The required answer is an exact copy of every entry underneath.

[DATA TO EXAMINE]

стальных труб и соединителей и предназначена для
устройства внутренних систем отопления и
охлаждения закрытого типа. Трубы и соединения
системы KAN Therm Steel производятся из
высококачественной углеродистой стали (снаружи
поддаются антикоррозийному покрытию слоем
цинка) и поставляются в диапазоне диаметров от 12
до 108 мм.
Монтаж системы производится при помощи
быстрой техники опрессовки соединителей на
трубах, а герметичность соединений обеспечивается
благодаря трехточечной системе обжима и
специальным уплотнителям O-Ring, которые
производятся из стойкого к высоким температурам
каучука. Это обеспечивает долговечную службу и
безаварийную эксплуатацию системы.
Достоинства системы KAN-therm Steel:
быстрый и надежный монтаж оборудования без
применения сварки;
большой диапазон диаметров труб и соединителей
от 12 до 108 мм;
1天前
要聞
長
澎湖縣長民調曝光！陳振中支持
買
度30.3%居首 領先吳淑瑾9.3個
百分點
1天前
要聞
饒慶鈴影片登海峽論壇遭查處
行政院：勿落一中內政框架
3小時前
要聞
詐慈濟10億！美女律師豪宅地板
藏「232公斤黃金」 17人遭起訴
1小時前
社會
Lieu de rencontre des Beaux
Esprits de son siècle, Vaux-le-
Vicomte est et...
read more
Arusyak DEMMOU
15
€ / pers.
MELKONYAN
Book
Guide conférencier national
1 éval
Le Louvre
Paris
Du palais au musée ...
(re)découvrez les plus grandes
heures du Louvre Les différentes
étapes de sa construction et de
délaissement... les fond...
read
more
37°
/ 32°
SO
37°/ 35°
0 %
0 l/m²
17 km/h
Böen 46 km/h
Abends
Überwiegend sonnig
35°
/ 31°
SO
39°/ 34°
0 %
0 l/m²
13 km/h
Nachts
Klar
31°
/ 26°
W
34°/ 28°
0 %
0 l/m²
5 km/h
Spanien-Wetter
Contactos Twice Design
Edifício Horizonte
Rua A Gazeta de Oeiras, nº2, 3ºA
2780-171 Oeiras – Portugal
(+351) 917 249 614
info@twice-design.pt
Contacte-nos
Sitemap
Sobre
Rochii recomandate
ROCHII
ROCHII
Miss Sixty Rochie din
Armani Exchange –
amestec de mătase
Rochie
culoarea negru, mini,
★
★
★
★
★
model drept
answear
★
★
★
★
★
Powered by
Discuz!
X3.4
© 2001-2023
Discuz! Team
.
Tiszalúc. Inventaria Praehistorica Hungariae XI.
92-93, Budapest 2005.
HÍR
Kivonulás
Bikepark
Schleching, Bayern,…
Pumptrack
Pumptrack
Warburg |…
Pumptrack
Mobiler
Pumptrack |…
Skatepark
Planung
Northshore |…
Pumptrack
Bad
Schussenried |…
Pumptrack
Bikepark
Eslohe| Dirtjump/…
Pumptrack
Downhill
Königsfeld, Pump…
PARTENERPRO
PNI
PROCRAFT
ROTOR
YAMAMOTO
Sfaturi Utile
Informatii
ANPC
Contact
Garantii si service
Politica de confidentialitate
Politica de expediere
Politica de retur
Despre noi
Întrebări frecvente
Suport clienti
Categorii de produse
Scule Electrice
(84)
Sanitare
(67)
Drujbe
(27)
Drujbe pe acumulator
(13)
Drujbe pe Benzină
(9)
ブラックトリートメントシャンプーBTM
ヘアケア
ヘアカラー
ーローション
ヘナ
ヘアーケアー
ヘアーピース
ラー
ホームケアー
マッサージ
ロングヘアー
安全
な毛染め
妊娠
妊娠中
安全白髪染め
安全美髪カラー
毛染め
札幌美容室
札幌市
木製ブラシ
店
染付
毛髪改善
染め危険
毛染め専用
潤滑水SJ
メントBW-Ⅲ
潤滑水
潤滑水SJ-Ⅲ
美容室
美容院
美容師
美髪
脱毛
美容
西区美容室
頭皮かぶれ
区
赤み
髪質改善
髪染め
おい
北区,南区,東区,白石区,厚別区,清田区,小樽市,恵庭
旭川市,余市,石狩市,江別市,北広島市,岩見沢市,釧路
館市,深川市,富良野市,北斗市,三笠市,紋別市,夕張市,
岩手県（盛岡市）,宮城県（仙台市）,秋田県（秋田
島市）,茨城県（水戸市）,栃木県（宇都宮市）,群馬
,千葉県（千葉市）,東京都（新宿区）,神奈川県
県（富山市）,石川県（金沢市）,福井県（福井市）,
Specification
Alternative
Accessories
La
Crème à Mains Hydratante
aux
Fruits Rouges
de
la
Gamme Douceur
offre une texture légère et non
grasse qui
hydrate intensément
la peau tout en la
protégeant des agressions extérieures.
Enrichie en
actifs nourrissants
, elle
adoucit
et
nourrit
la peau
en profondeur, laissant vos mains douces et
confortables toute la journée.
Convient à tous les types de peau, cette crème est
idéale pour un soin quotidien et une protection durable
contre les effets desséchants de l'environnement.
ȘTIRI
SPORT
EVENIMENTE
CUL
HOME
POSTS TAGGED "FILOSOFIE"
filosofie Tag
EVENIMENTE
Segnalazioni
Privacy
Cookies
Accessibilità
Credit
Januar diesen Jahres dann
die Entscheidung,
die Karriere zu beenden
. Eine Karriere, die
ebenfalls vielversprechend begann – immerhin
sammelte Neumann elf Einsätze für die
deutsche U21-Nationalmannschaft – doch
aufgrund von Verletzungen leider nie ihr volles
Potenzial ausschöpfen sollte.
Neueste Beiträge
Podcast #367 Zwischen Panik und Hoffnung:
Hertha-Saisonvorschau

[/DATA TO EXAMINE]

**TASK RESULT:**
стальных труб и соединителей и предназначена для
устройства внутренних систем отопления и
охлаждения закрытого типа. Трубы и соединения
системы KAN Therm Steel производятся из
высококачественной углеродистой стали (снаружи
поддаются антикоррозийному покрытию слоем
цинка) и поставляются в диапазоне диаметров от 12
до 108 мм.
Монтаж системы производится при помощи
быстрой техники опрессовки соединителей на
трубах, а герметичность соединений обеспечивается
благодаря трехточечной системе обжима и
специальным уплотнителям O-Ring, которые
производятся из стойкого к высоким температурам
каучука. Это обеспечивает долговечную службу и
безаварийную эксплуатацию системы.
Достоинства системы KAN-therm Steel:
быстрый и надежный монтаж оборудования без
применения сварки;
большой диапазон диаметров труб и соединителей
от 12 до 108 мм;
1天前
要聞
長
澎湖縣長民調曝光！陳振中支持
買
度30.3%居首 領先吳淑瑾9.3個
百分點
1天前
要聞
饒慶鈴影片登海峽論壇遭查處
行政院：勿落一中內政框架
3小時前
要聞
詐慈濟10億！美女律師豪宅地板
藏「232公斤黃金」 17人遭起訴
1小時前
社會
Lieu de rencontre des Beaux
Esprits de son siècle, Vaux-le-
Vicomte est et...
read more
Arusyak DEMMOU
15
€ / pers.
MELKONYAN
Book
Guide conférencier national
1 éval
Le Louvre
Paris
Du palais au musée ...
(re)découvrez les plus grandes
heures du Louvre Les différentes
étapes de sa construction et de
délaissement... les fond...
read
more
37°
/ 32°
SO
37°/ 35°
0 %
0 l/m²
17 km/h
Böen 46 km/h
Abends
Überwiegend sonnig
35°
/ 31°
SO
39°/ 34°
0 %
0 l/m²
13 km/h
Nachts
Klar
31°
/ 26°
W
34°/ 28°
0 %
0 l/m²
5 km/h
Spanien-Wetter
Contactos Twice Design
Edifício Horizonte
Rua A Gazeta de Oeiras, nº2, 3ºA
2780-171 Oeiras – Portugal
(+351) 917 249 614
info@twice-design.pt
Contacte-nos
Sitemap
Sobre
Rochii recomandate
ROCHII
ROCHII
Miss Sixty Rochie din
Armani Exchange –
amestec de mătase
Rochie
culoarea negru, mini,
★
★
★
★
★
model drept
answear
★
★
★
★
★
Powered by
Discuz!
X3.4
© 2001-2023
Discuz! Team
.
Tiszalúc. Inventaria Praehistorica Hungariae XI.
92-93, Budapest 2005.
HÍR
Kivonulás
Bikepark
Schleching, Bayern,…
Pumptrack
Pumptrack
Warburg |…
Pumptrack
Mobiler
Pumptrack |…
Skatepark
Planung
Northshore |…
Pumptrack
Bad
Schussenried |…
Pumptrack
Bikepark
Eslohe| Dirtjump/…
Pumptrack
Downhill
Königsfeld, Pump…
PARTENERPRO
PNI
PROCRAFT
ROTOR
YAMAMOTO
Sfaturi Utile
Informatii
ANPC
Contact
Garantii si service
Politica de confidentialitate
Politica de expediere
Politica de retur
Despre noi
Întrebări frecvente
Suport clienti
Categorii de produse
Scule Electrice
(84)
Sanitare
(67)
Drujbe
(27)
Drujbe pe acumulator
(13)
Drujbe pe Benzină
(9)
ブラックトリートメントシャンプーBTM
ヘアケア
ヘアカラー
ーローション
ヘナ
ヘアーケアー
ヘアーピース
ラー
ホームケアー
マッサージ
ロングヘアー
安全
な毛染め
妊娠
妊娠中
安全白髪染め
安全美髪カラー
毛染め
札幌美容室
札幌市
木製ブラシ
店
染付
毛髪改善
染め危険
毛染め専用
潤滑水SJ
メントBW-Ⅲ
潤滑水
潤滑水SJ-Ⅲ
美容室
美容院
美容師
美髪
脱毛
美容
西区美容室
頭皮かぶれ
区
赤み
髪質改善
髪染め
おい
北区,南区,東区,白石区,厚別区,清田区,小樽市,恵庭
旭川市,余市,石狩市,江別市,北広島市,岩見沢市,釧路
館市,深川市,富良野市,北斗市,三笠市,紋別市,夕張市,
岩手県（盛岡市）,宮城県（仙台市）,秋田県（秋田
島市）,茨城県（水戸市）,栃木県（宇都宮市）,群馬
,千葉県（千葉市）,東京都（新宿区）,神奈川県
県（富山市）,石川県（金沢市）,福井県（福井市）,
Specification
Alternative
Accessories
La
Crème à Mains Hydratante
aux
Fruits Rouges
de
la
Gamme Douceur
offre une texture légère et non
grasse qui
hydrate intensément
la peau tout en la
protégeant des agressions extérieures.
Enrichie en
actifs nourrissants
, elle
adoucit
et
nourrit
la peau
en profondeur, laissant vos mains douces et
confortables toute la journée.
Convient à tous les types de peau, cette crème est
idéale pour un soin quotidien et une protection durable
contre les effets desséchants de l'environnement.
ȘTIRI
SPORT
EVENIMENTE
CUL
HOME
POSTS TAGGED "FILOSOFIE"
filosofie Tag
EVENIMENTE
Segnalazioni
Privacy
Cookies
Accessibilità
Credit
Januar diesen Jahres dann
die Entscheidung,
die Karriere zu beenden
. Eine Karriere, die
ebenfalls vielversprechend begann – immerhin
sammelte Neumann elf Einsätze für die
deutsche U21-Nationalmannschaft – doch
aufgrund von Verletzungen leider nie ihr volles
Potenzial ausschöpfen sollte.
Neueste Beiträge
Podcast #367 Zwischen Panik und Hoffnung:
Hertha-Saisonvorschau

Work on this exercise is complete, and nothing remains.